▶ _Work request_:
When you write out the listing, keep every word as it stands and drop the pictures.

▶ _Material provided_:
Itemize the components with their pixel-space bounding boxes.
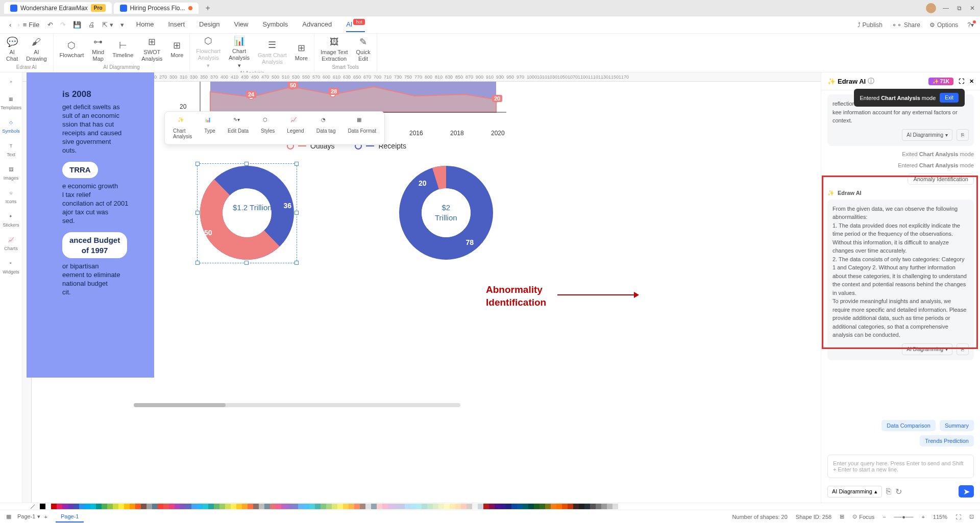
ft-edit-data[interactable]: ✎▾Edit Data	[223, 115, 254, 141]
color-swatch[interactable]	[365, 504, 371, 509]
menu-tab-advanced[interactable]: Advanced	[302, 17, 332, 32]
sug-data-comparison[interactable]: Data Comparison	[881, 420, 936, 431]
ai-drawing-button[interactable]: 🖌AI Drawing	[26, 37, 46, 62]
rail-widgets[interactable]: ⚬Widgets	[3, 258, 19, 275]
color-swatch[interactable]	[326, 504, 332, 509]
rail-charts[interactable]: 📈Charts	[4, 235, 18, 251]
color-swatch[interactable]	[545, 504, 551, 509]
canvas-scrollbar[interactable]	[134, 403, 460, 407]
color-swatch[interactable]	[416, 504, 422, 509]
color-swatch[interactable]	[540, 504, 545, 509]
color-swatch[interactable]	[141, 504, 146, 509]
color-swatch[interactable]	[427, 504, 433, 509]
sb-icon-fit[interactable]: ⛶	[955, 514, 961, 520]
flowchart-analysis-button[interactable]: ⬡Flowchart Analysis ▾	[196, 36, 220, 69]
eyedropper-icon[interactable]: ⟋	[29, 502, 37, 511]
color-swatch[interactable]	[601, 504, 607, 509]
expand-rail-button[interactable]: »	[6, 77, 16, 87]
page-dropdown[interactable]: Page-1 ▾	[17, 513, 40, 520]
more-analysis-button[interactable]: ⊞More	[295, 43, 308, 62]
expand-panel-button[interactable]: ⛶	[959, 78, 964, 84]
color-swatch[interactable]	[405, 504, 410, 509]
color-swatch[interactable]	[489, 504, 495, 509]
color-swatch[interactable]	[130, 504, 135, 509]
handle-n[interactable]	[244, 162, 249, 166]
publish-button[interactable]: ⤴Publish	[857, 21, 883, 29]
scrollbar-thumb[interactable]	[134, 403, 226, 407]
add-page-button[interactable]: +	[44, 514, 47, 520]
color-swatch[interactable]	[321, 504, 326, 509]
color-swatch[interactable]	[242, 504, 248, 509]
print-button[interactable]: 🖨	[88, 21, 95, 29]
color-swatch[interactable]	[90, 504, 96, 509]
donut-chart-2[interactable]: 20 78 $2 Trillion	[399, 166, 493, 260]
sug-trends[interactable]: Trends Prediction	[920, 435, 974, 446]
sb-focus[interactable]: ⊙ Focus	[852, 513, 874, 520]
rail-icons[interactable]: ☺Icons	[6, 188, 17, 204]
zoom-in-button[interactable]: +	[921, 514, 924, 520]
color-swatch[interactable]	[175, 504, 180, 509]
color-swatch[interactable]	[573, 504, 579, 509]
ai-chat-button[interactable]: 💬AI Chat	[6, 37, 18, 62]
color-swatch[interactable]	[579, 504, 584, 509]
color-swatch[interactable]	[85, 504, 90, 509]
color-swatch[interactable]	[534, 504, 540, 509]
handle-s[interactable]	[244, 261, 249, 265]
color-swatch[interactable]	[332, 504, 337, 509]
color-swatch[interactable]	[377, 504, 382, 509]
ft-data-tag[interactable]: ◔Data tag	[311, 115, 341, 141]
save-button[interactable]: 💾	[73, 21, 81, 29]
user-avatar[interactable]	[926, 3, 936, 13]
color-swatch[interactable]	[180, 504, 186, 509]
color-swatch[interactable]	[584, 504, 590, 509]
color-swatch[interactable]	[612, 504, 618, 509]
donut-chart-1[interactable]: 36 50 $1.2 Trillion	[200, 166, 294, 260]
quick-edit-button[interactable]: ✎Quick Edit	[356, 37, 371, 62]
handle-w[interactable]	[195, 211, 200, 215]
ft-type[interactable]: 📊Type	[199, 115, 220, 141]
color-swatch[interactable]	[107, 504, 113, 509]
swot-button[interactable]: ⊞SWOT Analysis	[141, 37, 162, 62]
color-swatch[interactable]	[281, 504, 287, 509]
color-swatch[interactable]	[270, 504, 276, 509]
more-quick-button[interactable]: ▾	[120, 21, 124, 29]
color-swatch[interactable]	[511, 504, 517, 509]
color-swatch[interactable]	[259, 504, 264, 509]
msg1-copy[interactable]: ⎘	[957, 129, 969, 141]
color-swatch[interactable]	[276, 504, 281, 509]
color-swatch[interactable]	[51, 504, 57, 509]
color-swatch[interactable]	[236, 504, 242, 509]
color-swatch[interactable]	[169, 504, 175, 509]
send-button[interactable]: ➤	[959, 485, 974, 497]
share-button[interactable]: ⚬⚬Share	[892, 21, 920, 29]
color-swatch[interactable]	[506, 504, 511, 509]
color-swatch[interactable]	[483, 504, 489, 509]
color-swatch[interactable]	[287, 504, 292, 509]
color-swatch[interactable]	[517, 504, 523, 509]
color-swatch[interactable]	[57, 504, 62, 509]
zoom-out-button[interactable]: −	[883, 514, 886, 520]
color-swatch[interactable]	[292, 504, 298, 509]
back-button[interactable]: ‹	[6, 19, 14, 31]
color-swatch[interactable]	[450, 504, 455, 509]
color-swatch[interactable]	[203, 504, 208, 509]
color-swatch[interactable]	[315, 504, 321, 509]
ft-chart-analysis[interactable]: ✨Chart Analysis	[168, 115, 197, 141]
color-swatch[interactable]	[231, 504, 236, 509]
color-swatch[interactable]	[309, 504, 315, 509]
sb-icon-full[interactable]: ⊡	[969, 513, 974, 520]
color-swatch[interactable]	[62, 504, 68, 509]
footer-btn-2[interactable]: ↻	[895, 487, 902, 496]
rail-templates[interactable]: ▦Templates	[1, 94, 21, 110]
color-swatch[interactable]	[495, 504, 500, 509]
color-swatch[interactable]	[371, 504, 377, 509]
help-button[interactable]: ?▾	[967, 21, 974, 29]
menu-tab-view[interactable]: View	[234, 17, 249, 32]
menu-tab-symbols[interactable]: Symbols	[262, 17, 288, 32]
color-swatch[interactable]	[382, 504, 388, 509]
msg2-dd[interactable]: AI Diagramming ▾	[902, 343, 952, 355]
color-swatch[interactable]	[399, 504, 405, 509]
minimize-button[interactable]: —	[942, 5, 949, 12]
handle-e[interactable]	[295, 211, 299, 215]
canvas[interactable]: is 2008 get deficit swelts as sult of an…	[32, 82, 821, 503]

▶ _Solution to the exercise_:
Itemize the components with their pixel-space bounding boxes.
ft-edit-data[interactable]: ✎▾Edit Data	[223, 115, 254, 141]
color-swatch[interactable]	[365, 504, 371, 509]
menu-tab-advanced[interactable]: Advanced	[302, 17, 332, 32]
sug-data-comparison[interactable]: Data Comparison	[881, 420, 936, 431]
ai-drawing-button[interactable]: 🖌AI Drawing	[26, 37, 46, 62]
rail-widgets[interactable]: ⚬Widgets	[3, 258, 19, 275]
color-swatch[interactable]	[326, 504, 332, 509]
rail-charts[interactable]: 📈Charts	[4, 235, 18, 251]
color-swatch[interactable]	[545, 504, 551, 509]
canvas-scrollbar[interactable]	[134, 403, 460, 407]
color-swatch[interactable]	[416, 504, 422, 509]
color-swatch[interactable]	[540, 504, 545, 509]
color-swatch[interactable]	[141, 504, 146, 509]
color-swatch[interactable]	[427, 504, 433, 509]
sb-icon-fit[interactable]: ⛶	[955, 514, 961, 520]
flowchart-analysis-button[interactable]: ⬡Flowchart Analysis ▾	[196, 36, 220, 69]
eyedropper-icon[interactable]: ⟋	[29, 502, 37, 511]
color-swatch[interactable]	[601, 504, 607, 509]
expand-rail-button[interactable]: »	[6, 77, 16, 87]
page-dropdown[interactable]: Page-1 ▾	[17, 513, 40, 520]
more-analysis-button[interactable]: ⊞More	[295, 43, 308, 62]
expand-panel-button[interactable]: ⛶	[959, 78, 964, 84]
color-swatch[interactable]	[405, 504, 410, 509]
color-swatch[interactable]	[489, 504, 495, 509]
color-swatch[interactable]	[130, 504, 135, 509]
handle-n[interactable]	[244, 162, 249, 166]
publish-button[interactable]: ⤴Publish	[857, 21, 883, 29]
scrollbar-thumb[interactable]	[134, 403, 226, 407]
add-page-button[interactable]: +	[44, 514, 47, 520]
color-swatch[interactable]	[321, 504, 326, 509]
color-swatch[interactable]	[242, 504, 248, 509]
print-button[interactable]: 🖨	[88, 21, 95, 29]
color-swatch[interactable]	[90, 504, 96, 509]
donut-chart-2[interactable]: 20 78 $2 Trillion	[399, 166, 493, 260]
sug-trends[interactable]: Trends Prediction	[920, 435, 974, 446]
sb-focus[interactable]: ⊙ Focus	[852, 513, 874, 520]
rail-icons[interactable]: ☺Icons	[6, 188, 17, 204]
zoom-in-button[interactable]: +	[921, 514, 924, 520]
color-swatch[interactable]	[175, 504, 180, 509]
color-swatch[interactable]	[573, 504, 579, 509]
ai-chat-button[interactable]: 💬AI Chat	[6, 37, 18, 62]
color-swatch[interactable]	[579, 504, 584, 509]
color-swatch[interactable]	[85, 504, 90, 509]
color-swatch[interactable]	[534, 504, 540, 509]
handle-s[interactable]	[244, 261, 249, 265]
color-swatch[interactable]	[332, 504, 337, 509]
color-swatch[interactable]	[377, 504, 382, 509]
ft-data-tag[interactable]: ◔Data tag	[311, 115, 341, 141]
save-button[interactable]: 💾	[73, 21, 81, 29]
user-avatar[interactable]	[926, 3, 936, 13]
color-swatch[interactable]	[180, 504, 186, 509]
color-swatch[interactable]	[584, 504, 590, 509]
color-swatch[interactable]	[612, 504, 618, 509]
donut-chart-1[interactable]: 36 50 $1.2 Trillion	[200, 166, 294, 260]
quick-edit-button[interactable]: ✎Quick Edit	[356, 37, 371, 62]
handle-w[interactable]	[195, 211, 200, 215]
ft-type[interactable]: 📊Type	[199, 115, 220, 141]
color-swatch[interactable]	[107, 504, 113, 509]
swot-button[interactable]: ⊞SWOT Analysis	[141, 37, 162, 62]
color-swatch[interactable]	[281, 504, 287, 509]
color-swatch[interactable]	[270, 504, 276, 509]
more-quick-button[interactable]: ▾	[120, 21, 124, 29]
color-swatch[interactable]	[511, 504, 517, 509]
color-swatch[interactable]	[259, 504, 264, 509]
msg1-copy[interactable]: ⎘	[957, 129, 969, 141]
color-swatch[interactable]	[276, 504, 281, 509]
color-swatch[interactable]	[51, 504, 57, 509]
color-swatch[interactable]	[236, 504, 242, 509]
color-swatch[interactable]	[169, 504, 175, 509]
send-button[interactable]: ➤	[959, 485, 974, 497]
share-button[interactable]: ⚬⚬Share	[892, 21, 920, 29]
color-swatch[interactable]	[506, 504, 511, 509]
color-swatch[interactable]	[483, 504, 489, 509]
color-swatch[interactable]	[287, 504, 292, 509]
color-swatch[interactable]	[517, 504, 523, 509]
color-swatch[interactable]	[57, 504, 62, 509]
zoom-out-button[interactable]: −	[883, 514, 886, 520]
color-swatch[interactable]	[292, 504, 298, 509]
back-button[interactable]: ‹	[6, 19, 14, 31]
color-swatch[interactable]	[450, 504, 455, 509]
color-swatch[interactable]	[203, 504, 208, 509]
color-swatch[interactable]	[315, 504, 321, 509]
ft-chart-analysis[interactable]: ✨Chart Analysis	[168, 115, 197, 141]
color-swatch[interactable]	[231, 504, 236, 509]
color-swatch[interactable]	[309, 504, 315, 509]
sb-icon-full[interactable]: ⊡	[969, 513, 974, 520]
color-swatch[interactable]	[62, 504, 68, 509]
footer-btn-2[interactable]: ↻	[895, 487, 902, 496]
rail-templates[interactable]: ▦Templates	[1, 94, 21, 110]
color-swatch[interactable]	[495, 504, 500, 509]
color-swatch[interactable]	[371, 504, 377, 509]
help-button[interactable]: ?▾	[967, 21, 974, 29]
menu-tab-view[interactable]: View	[234, 17, 249, 32]
menu-tab-symbols[interactable]: Symbols	[262, 17, 288, 32]
color-swatch[interactable]	[382, 504, 388, 509]
msg2-dd[interactable]: AI Diagramming ▾	[902, 343, 952, 355]
color-swatch[interactable]	[399, 504, 405, 509]
minimize-button[interactable]: —	[942, 5, 949, 12]
handle-e[interactable]	[295, 211, 299, 215]
canvas[interactable]: is 2008 get deficit swelts as sult of an…	[32, 82, 821, 503]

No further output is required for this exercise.